TASK ITEM:
Give back, character for character, the line that includes "w naszym sklepie i dostępna tylko u nas." and all lines beneath it in the data.

** Opening DATASET CONTENT block **

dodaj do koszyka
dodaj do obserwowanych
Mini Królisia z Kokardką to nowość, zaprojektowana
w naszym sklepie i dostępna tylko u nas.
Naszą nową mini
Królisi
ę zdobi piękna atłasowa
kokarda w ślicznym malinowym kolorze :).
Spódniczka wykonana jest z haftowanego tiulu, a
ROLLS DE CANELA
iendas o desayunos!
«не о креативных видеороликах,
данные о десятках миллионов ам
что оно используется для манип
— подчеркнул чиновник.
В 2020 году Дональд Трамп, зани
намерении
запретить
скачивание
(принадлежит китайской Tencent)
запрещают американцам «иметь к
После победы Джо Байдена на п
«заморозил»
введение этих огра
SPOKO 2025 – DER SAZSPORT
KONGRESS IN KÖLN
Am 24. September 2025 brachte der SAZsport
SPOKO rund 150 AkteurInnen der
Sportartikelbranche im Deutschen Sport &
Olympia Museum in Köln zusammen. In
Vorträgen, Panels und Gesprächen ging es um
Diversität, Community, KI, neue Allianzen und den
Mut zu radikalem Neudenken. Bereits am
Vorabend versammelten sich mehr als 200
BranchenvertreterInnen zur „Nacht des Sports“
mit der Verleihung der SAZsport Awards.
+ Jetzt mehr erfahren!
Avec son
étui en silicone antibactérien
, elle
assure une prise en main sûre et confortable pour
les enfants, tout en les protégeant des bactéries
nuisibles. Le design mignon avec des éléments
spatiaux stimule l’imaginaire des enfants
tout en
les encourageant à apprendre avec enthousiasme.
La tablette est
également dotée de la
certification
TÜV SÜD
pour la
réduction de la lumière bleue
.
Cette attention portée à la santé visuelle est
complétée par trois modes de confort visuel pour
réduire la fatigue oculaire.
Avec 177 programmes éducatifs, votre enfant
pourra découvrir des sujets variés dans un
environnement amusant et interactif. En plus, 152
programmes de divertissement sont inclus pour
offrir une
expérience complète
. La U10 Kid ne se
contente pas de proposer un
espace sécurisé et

** Closing DATASET CONTENT block **

OUTPUT OF THE EXERCISE:
w naszym sklepie i dostępna tylko u nas.
Naszą nową mini
Królisi
ę zdobi piękna atłasowa
kokarda w ślicznym malinowym kolorze :).
Spódniczka wykonana jest z haftowanego tiulu, a
ROLLS DE CANELA
iendas o desayunos!
«не о креативных видеороликах,
данные о десятках миллионов ам
что оно используется для манип
— подчеркнул чиновник.
В 2020 году Дональд Трамп, зани
намерении
запретить
скачивание
(принадлежит китайской Tencent)
запрещают американцам «иметь к
После победы Джо Байдена на п
«заморозил»
введение этих огра
SPOKO 2025 – DER SAZSPORT
KONGRESS IN KÖLN
Am 24. September 2025 brachte der SAZsport
SPOKO rund 150 AkteurInnen der
Sportartikelbranche im Deutschen Sport &
Olympia Museum in Köln zusammen. In
Vorträgen, Panels und Gesprächen ging es um
Diversität, Community, KI, neue Allianzen und den
Mut zu radikalem Neudenken. Bereits am
Vorabend versammelten sich mehr als 200
BranchenvertreterInnen zur „Nacht des Sports“
mit der Verleihung der SAZsport Awards.
+ Jetzt mehr erfahren!
Avec son
étui en silicone antibactérien
, elle
assure une prise en main sûre et confortable pour
les enfants, tout en les protégeant des bactéries
nuisibles. Le design mignon avec des éléments
spatiaux stimule l’imaginaire des enfants
tout en
les encourageant à apprendre avec enthousiasme.
La tablette est
également dotée de la
certification
TÜV SÜD
pour la
réduction de la lumière bleue
.
Cette attention portée à la santé visuelle est
complétée par trois modes de confort visuel pour
réduire la fatigue oculaire.
Avec 177 programmes éducatifs, votre enfant
pourra découvrir des sujets variés dans un
environnement amusant et interactif. En plus, 152
programmes de divertissement sont inclus pour
offrir une
expérience complète
. La U10 Kid ne se
contente pas de proposer un
espace sécurisé et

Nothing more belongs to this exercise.